- Dataset entries:
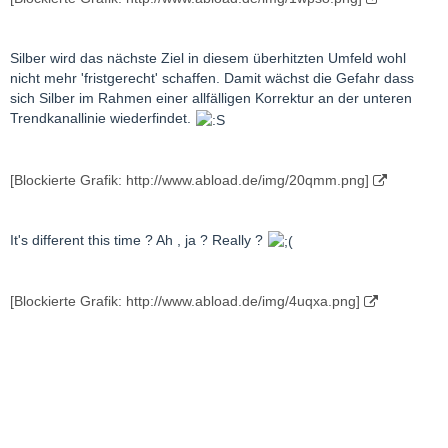
Silber wird das nächste Ziel in diesem überhitzten Umfeld wohl
nicht mehr 'fristgerecht' schaffen. Damit wächst die Gefahr dass
sich Silber im Rahmen einer allfälligen Korrektur an der unteren
Trendkanallinie wiederfindet.
[Blockierte Grafik: http://www.abload.de/img/20qmm.png]
It's different this time ? Ah , ja ? Really ?
[Blockierte Grafik: http://www.abload.de/img/4uqxa.png]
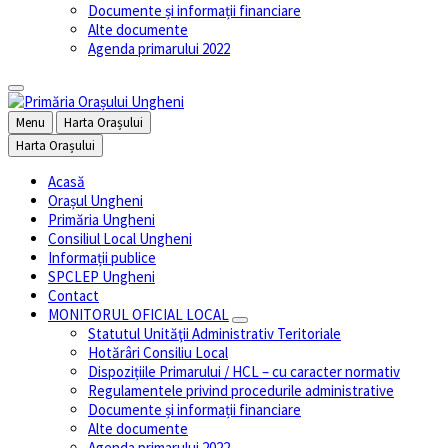
Documente și informații financiare
Alte documente
Agenda primarului 2022
Menu
Harta Orașului
Harta Orașului
Acasă
Orașul Ungheni
Primăria Ungheni
Consiliul Local Ungheni
Informații publice
SPCLEP Ungheni
Contact
MONITORUL OFICIAL LOCAL
Statutul Unităţii Administrativ Teritoriale
Hotărâri Consiliu Local
Dispozițiile Primarului / HCL – cu caracter normativ
Regulamentele privind procedurile administrative
Documente și informații financiare
Alte documente
Agenda primarului 2022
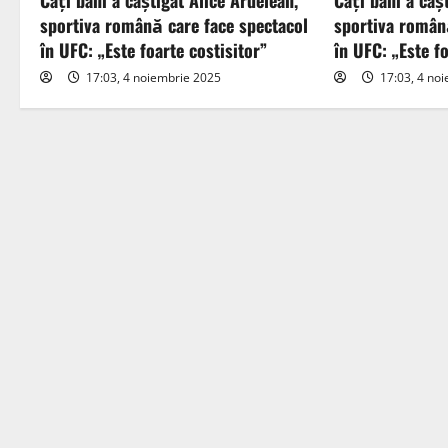
Câți bani a câștigat Alice Ardelean,
Câți bani a câș
v
sportiva română care face spectacol
sportiva român
i
în UFC: „Este foarte costisitor”
în UFC: „Este fo
17:03, 4 noiembrie 2025
17:03, 4 no
g
a
t
i
o
n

- Exercise brief: Work through the records line by line and tally those with the word "Este". Report only the total.

- Reply: 2